WORK REQUEST => Restate word for word the lines of the records below, starting at the line that contains "Previous fund raising projects" and ending at the line that contains "Click here to see this week's homework", with both of those lines included and nothing else.

RECORDS SUPPLIED =>

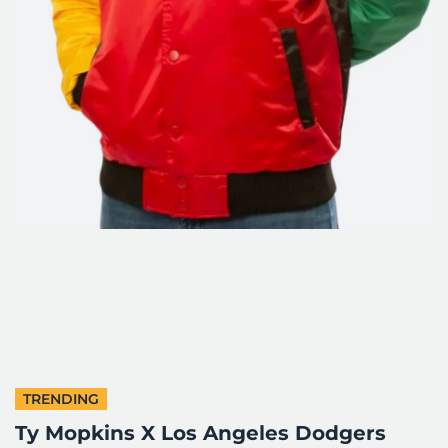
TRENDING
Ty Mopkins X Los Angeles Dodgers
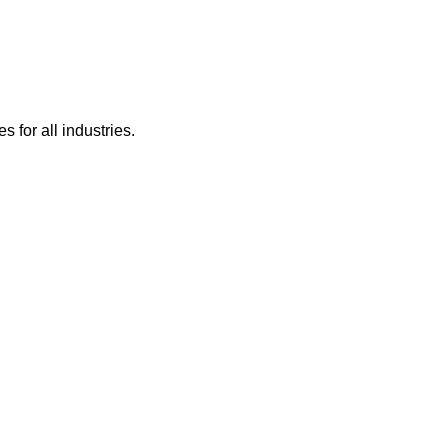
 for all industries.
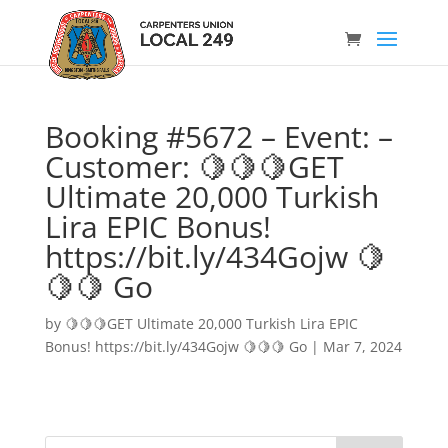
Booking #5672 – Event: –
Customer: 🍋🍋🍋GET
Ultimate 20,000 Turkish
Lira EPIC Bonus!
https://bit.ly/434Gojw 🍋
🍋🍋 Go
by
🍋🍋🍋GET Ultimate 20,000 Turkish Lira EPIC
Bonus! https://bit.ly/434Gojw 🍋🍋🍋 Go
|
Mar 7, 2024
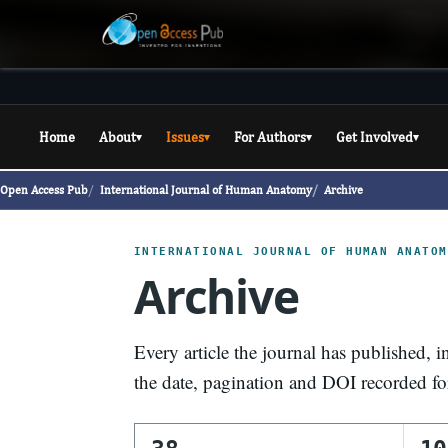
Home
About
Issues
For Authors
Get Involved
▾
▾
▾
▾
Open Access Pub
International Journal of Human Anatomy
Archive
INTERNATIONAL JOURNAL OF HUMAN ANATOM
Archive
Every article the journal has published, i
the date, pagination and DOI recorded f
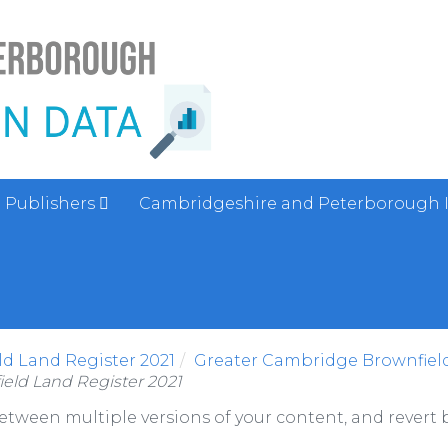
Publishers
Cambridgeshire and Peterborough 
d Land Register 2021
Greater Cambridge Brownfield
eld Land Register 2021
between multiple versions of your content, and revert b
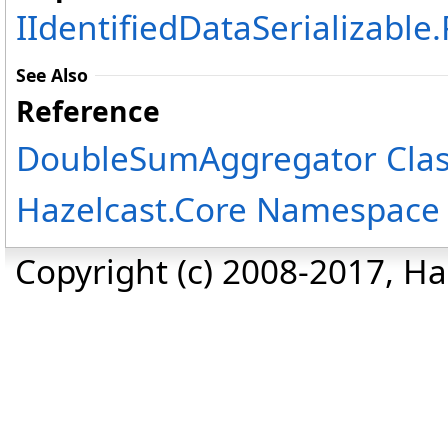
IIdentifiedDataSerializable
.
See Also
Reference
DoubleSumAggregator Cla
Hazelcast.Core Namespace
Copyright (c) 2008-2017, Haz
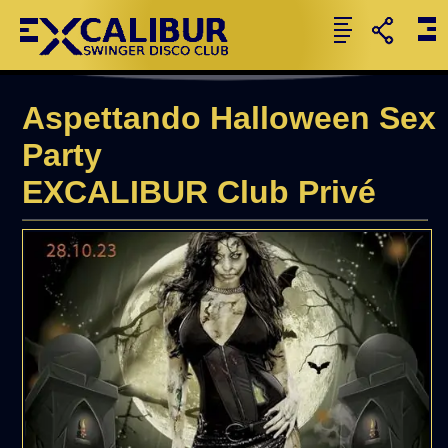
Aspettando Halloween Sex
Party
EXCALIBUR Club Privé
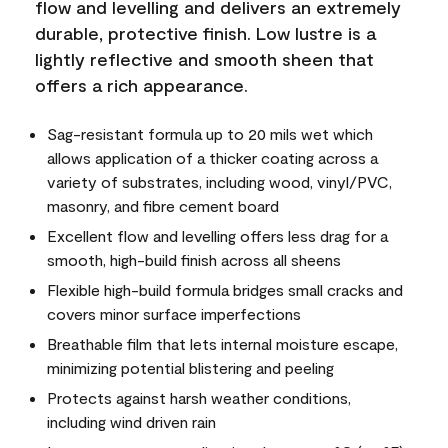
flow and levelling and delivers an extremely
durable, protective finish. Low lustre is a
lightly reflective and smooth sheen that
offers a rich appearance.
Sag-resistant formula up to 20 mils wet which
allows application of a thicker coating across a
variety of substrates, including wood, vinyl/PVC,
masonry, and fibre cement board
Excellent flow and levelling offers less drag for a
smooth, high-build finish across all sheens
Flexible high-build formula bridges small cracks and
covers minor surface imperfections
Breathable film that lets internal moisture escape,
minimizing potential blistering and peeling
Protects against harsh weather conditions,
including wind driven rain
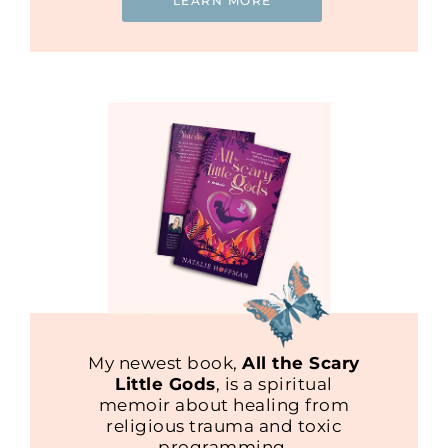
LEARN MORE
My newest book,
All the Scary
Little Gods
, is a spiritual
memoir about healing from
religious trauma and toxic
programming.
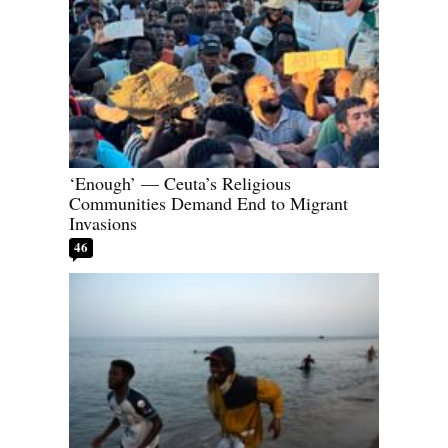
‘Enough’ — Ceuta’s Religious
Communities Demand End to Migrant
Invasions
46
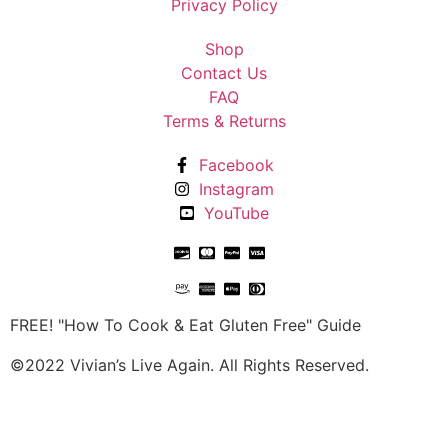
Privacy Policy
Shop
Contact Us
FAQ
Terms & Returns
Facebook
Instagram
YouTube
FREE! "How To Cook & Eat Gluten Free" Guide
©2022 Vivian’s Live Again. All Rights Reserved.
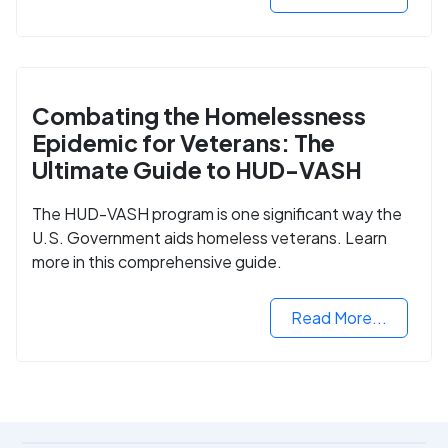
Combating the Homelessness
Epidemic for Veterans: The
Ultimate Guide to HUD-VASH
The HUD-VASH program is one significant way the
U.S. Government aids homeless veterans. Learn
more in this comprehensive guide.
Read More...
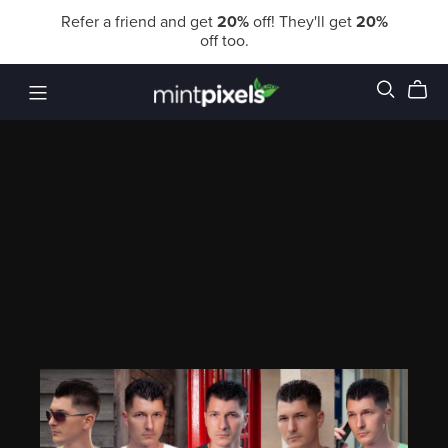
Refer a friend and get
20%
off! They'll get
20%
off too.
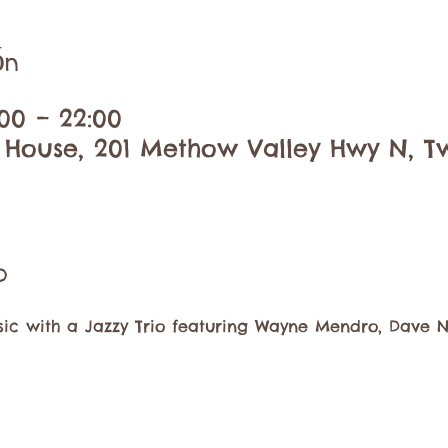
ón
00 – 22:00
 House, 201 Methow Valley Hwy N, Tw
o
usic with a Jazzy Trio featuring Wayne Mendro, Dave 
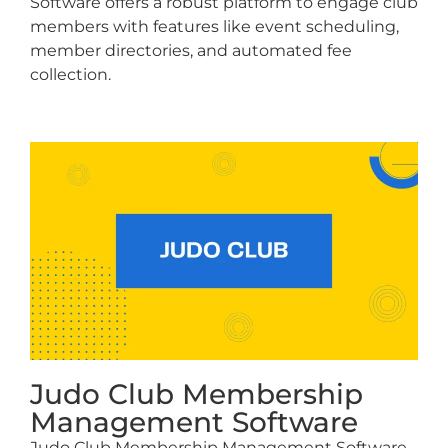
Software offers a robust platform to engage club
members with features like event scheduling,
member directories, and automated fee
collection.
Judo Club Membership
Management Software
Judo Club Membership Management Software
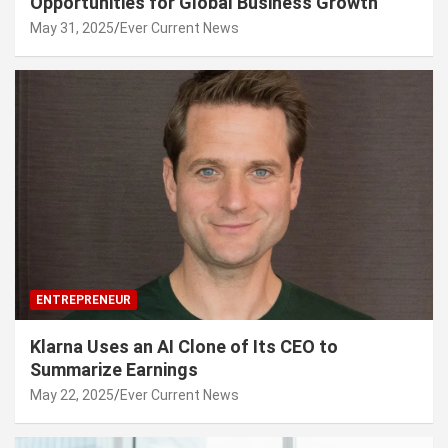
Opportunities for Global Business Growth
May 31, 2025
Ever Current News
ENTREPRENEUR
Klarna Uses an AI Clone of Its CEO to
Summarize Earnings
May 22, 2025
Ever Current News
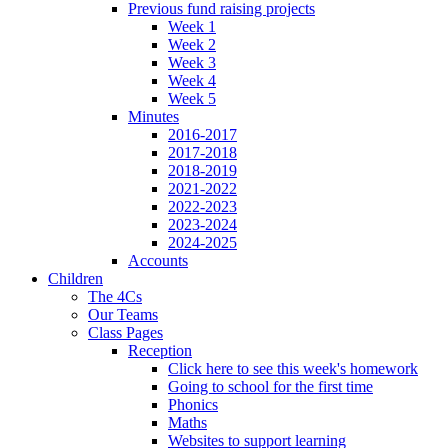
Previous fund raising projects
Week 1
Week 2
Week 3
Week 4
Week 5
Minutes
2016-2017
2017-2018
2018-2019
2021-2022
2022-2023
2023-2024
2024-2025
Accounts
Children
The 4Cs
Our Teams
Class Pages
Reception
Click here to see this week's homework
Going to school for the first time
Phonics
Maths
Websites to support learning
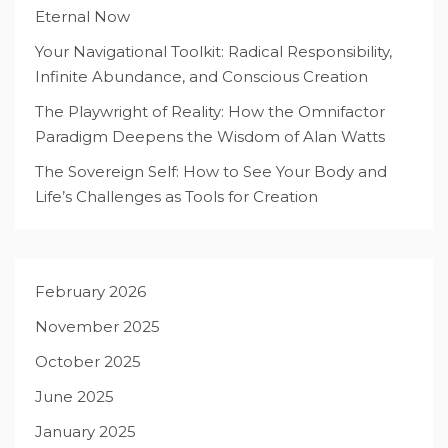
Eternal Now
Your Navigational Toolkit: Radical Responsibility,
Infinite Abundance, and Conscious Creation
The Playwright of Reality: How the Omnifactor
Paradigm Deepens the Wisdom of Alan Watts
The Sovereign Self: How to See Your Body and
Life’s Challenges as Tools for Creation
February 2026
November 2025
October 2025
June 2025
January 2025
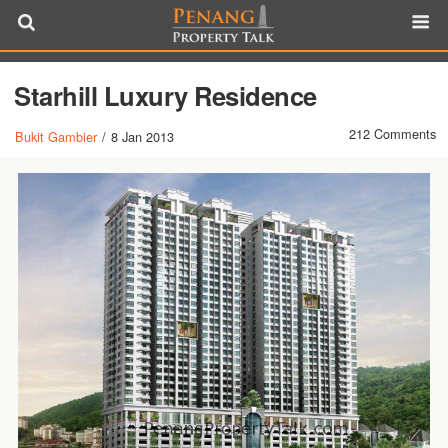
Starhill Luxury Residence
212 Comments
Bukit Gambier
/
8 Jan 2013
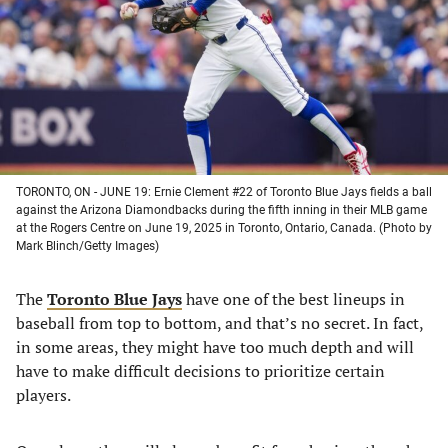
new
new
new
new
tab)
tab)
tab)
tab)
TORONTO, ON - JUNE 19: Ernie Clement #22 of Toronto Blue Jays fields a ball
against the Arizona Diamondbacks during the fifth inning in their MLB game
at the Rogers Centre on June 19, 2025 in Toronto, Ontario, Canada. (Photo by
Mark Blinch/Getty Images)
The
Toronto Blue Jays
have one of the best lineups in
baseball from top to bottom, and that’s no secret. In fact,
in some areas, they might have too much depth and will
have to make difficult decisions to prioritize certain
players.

RESPONSE BELOW =>
Previous fund raising projects
Week 1
Week 2
Week 3
Week 4
Week 5
Minutes
2016-2017
2017-2018
2018-2019
2021-2022
2022-2023
2023-2024
2024-2025
Accounts
Children
The 4Cs
Our Teams
Class Pages
Reception
Click here to see this week's homework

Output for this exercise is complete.